Todas las respuestas fueron negativas, lo que sólo confirmaba su sospecha inicial de que se trataba de una especie de lugar sagrado. Había un círculo de inmensas piedras puestas en pie, como centinelas a la luz de la luna, alrededor de una roca plana alzada, de siete lados, que sólo podía ser un altar. Además de eso, las cabañas eran de construcción más sólida que aquellas que se encontraban normalmente en los asentamientos lusitanos, aunque aquello no era nada comparado con el tesoro de objetos de oro y plata que acababa de desvelar. Los que estaban montados en largas varas de madera sin duda habían sido diseñados para que se mantuvieran levantados en los agujeros hechos en cada esquina del altar, pero había muchos más objetos, todos ellos con la intrincada artesanía de los metales preciosos por la que son famosas las naciones celtas. Esas piedras formaban algún tipo de templo y el tesoro era para ser usado en cualquiera que fuese el tipo de rituales que tenían lugar aquí.
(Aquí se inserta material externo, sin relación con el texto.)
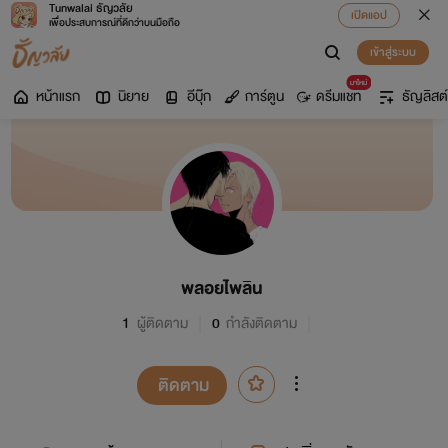
Tunwalai ธัญวลัย
เปิดแอป
เพื่อประสบการณ์ที่ดีกว่าบนมือถือ
เข้าสู่ระบบ
มาใหม่
หน้าแรก
นิยาย
อีบุ๊ก
การ์ตูน
ดรีมแชท
ธัญลิสต์
พลอยไพลิน
1
ผู้ติดตาม
0
กำลังติดตาม
ติดตาม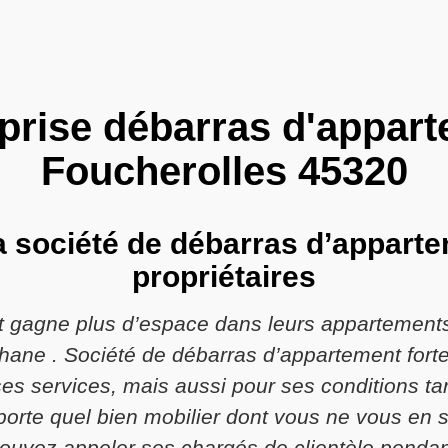
prise débarras d'appar
Foucherolles 45320
a société de débarras d’apparte
propriétaires
ent gagne plus d’espace dans leurs appartement
éphane . Société de débarras d’appartement for
 ses services, mais aussi pour ses conditions tar
porte quel bien mobilier dont vous ne vous en 
ouvez appeler ses chargés de clientèle pendant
¿Lo estaba imaginando o realmente el aire nocturno parecía aquí más frío que en ninguna otra parte, como si los espíritus de los muertos estuviesen en su residencia? Él era romano y, por tradición, respetaba tanto a los dioses de otros como a los suyos propios, así la sensación que causaba el lugar le afectó profundamente. En tiempos de paz, no le hubiera resultado inimaginable verse rindiendo culto aquí, sacrificando algún animal como ofrenda para una deidad extranjera, que, en el fondo, sería lo mismo que un dios romano, pero con un nombre diferente.

Todos sus instintos le decían que dejara todo como estaba y volviese a sus barcos a toda prisa, porque no podía estar seguro de que sus hombres hubiesen matado a todos los guardias y alguno podría haber escapado. Lo inquietante de esa idea era que sus hombres sabían del hallazgo, pues uno de entre sus filas había sido el que lo había descubierto primero. Provocaría una revuelta si sugiriese que dejaran atrás un tesoro como ese, y, ¿qué dirían en Roma cuando oyesen que había tenido una fortuna en sus propias manos, las posesiones de un enemigo de la República, y simplemente la había dejado para que este se volviera a apoderar de ella?